Abstract
China’s military cyber operations have showcased a noticeable strategic shift in the recent years. The Strategic Support Force (SSF) – the joint information warfare (IW) command of the People’s Liberation Army (PLA) – is gradually finding its ground. Established in 2015 during the massive reorganisation of the PLA undertaken by Xi Jinping himself, the SSF does not often get as much of the limelight as its more aggressive foreign intelligence counterpart the Ministry of State Security (MSS).
However, with the prepositioning operations discovered in the Indian power grid during the height of the 2017 Indo-China border standoff and the unprecedented targeting of the Western critical infrastructure by Volt Typhoon disclosed in 2023, China’s military cyber operations have started showcasing distinct strategic qualities and constraints. This presentation will assess the role of the SSF in shaping the balance of power in the Indo-Pacific. It will elaborate why, despite the lofty mandate of the SSF, its command-and-control (C2) remains diffused and politicised.

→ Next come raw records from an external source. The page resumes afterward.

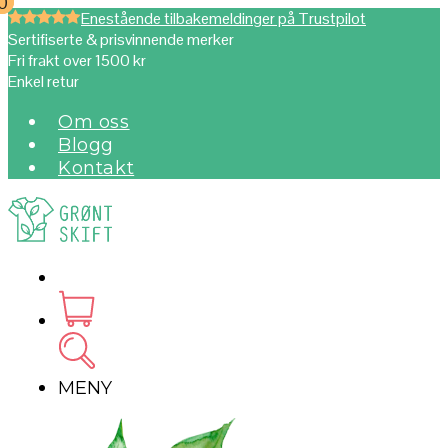
0
0
Enestående tilbakemeldinger på Trustpilot
Sertifiserte & prisvinnende merker
Fri frakt over 1500 kr
Enkel retur
Om oss
Blogg
Kontakt
MENY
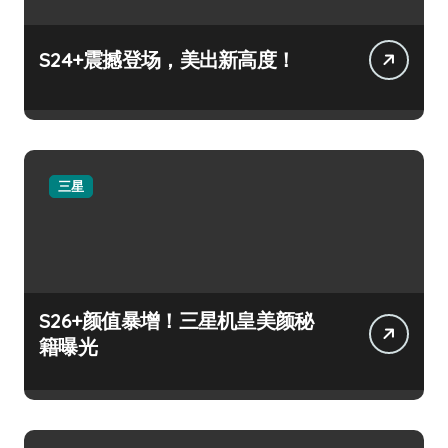
S24+震撼登场，美出新高度！
三星
S26+颜值暴增！三星机皇美颜秘
籍曝光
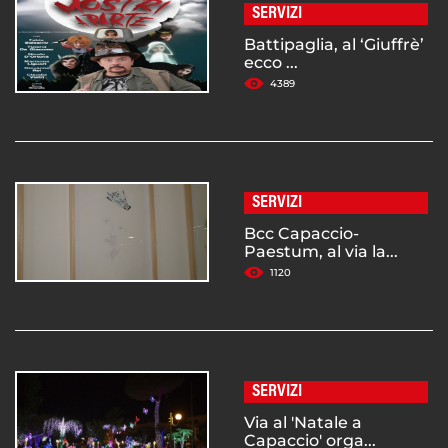
SERVIZI
Battipaglia, al ‘Giuffrè’
ecco ...
4389
SERVIZI
Bcc Capaccio-
Paestum, al via la...
1120
SERVIZI
Via al 'Natale a
Capaccio' orga...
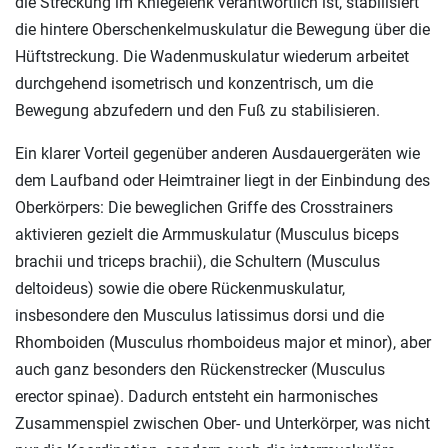
die Streckung im Kniegelenk verantwortlich ist, stabilisiert
die hintere Oberschenkelmuskulatur die Bewegung über die
Hüftstreckung. Die Wadenmuskulatur wiederum arbeitet
durchgehend isometrisch und konzentrisch, um die
Bewegung abzufedern und den Fuß zu stabilisieren.
Ein klarer Vorteil gegenüber anderen Ausdauergeräten wie
dem Laufband oder Heimtrainer liegt in der Einbindung des
Oberkörpers: Die beweglichen Griffe des Crosstrainers
aktivieren gezielt die Armmuskulatur (Musculus biceps
brachii und triceps brachii), die Schultern (Musculus
deltoideus) sowie die obere Rückenmuskulatur,
insbesondere den Musculus latissimus dorsi und die
Rhomboiden (Musculus rhomboideus major et minor), aber
auch ganz besonders den Rückenstrecker (Musculus
erector spinae). Dadurch entsteht ein harmonisches
Zusammenspiel zwischen Ober- und Unterkörper, was nicht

The SSF’s emergence as a joint warfare command is subject to its integration with the five geographical Theatre Commands. By analysing the known threat activity clusters associated with the Theatre Commands and their diverging capabilities, it can be ascertained that the reorganisation of the older Military Regions into Theatre Commands and their integration with the SSF remain a work in progress. On one hand, the SSF is still affected by the inertial pre-reorganisation bureaucracies, with the Theatre Commanders retaining the vestigial power hampering integration; on the other, the absorption and doctrinal harmonisation of 3PLA, 4PLA and Base 311 within the SSF has some way to go.
The most interesting case study in this regard is the use of ShadowPad in the threat activity clusters where espionage, crime and strategic military cyber operations overlap. The Theatre Commands rely on the Technical Reconnaissance Bases, or TRB – the new avatars of the erstwhile and notorious Technical Reconnaissance Bureaus – for offensive tooling and operations. The availability of ShadowPad’s advanced plugins in different TRBs of Theatre Commands remains varied. It hints at the influence which a powerful group of contractors, who also moonlight as criminals, might be carrying at a politico-strategic level where the military’s C2 interacts with the Central Military Commission (CMC) controlled by Xi. All strategic military cyber operations are meant to be authorised by the CMC and blessed by Xi. However, if the threat activity clusters are denoting an overlap not just in tooling but also in infrastructure, then it hints at an unprecedented full or partial outsourcing of even strategic military cyber operations to a team of contractors. Where does that leave the SSF with its grand ambitions? There are many layers to this puzzle which need to be peeled away to understand how China will use cyber operations during a conflict and the strategic weaknesses in its C2.
This presentation is an expansion of the article which the presenter wrote for the Australian Strategic Policy Institute. It was well received by the Australian defence and intelligence community.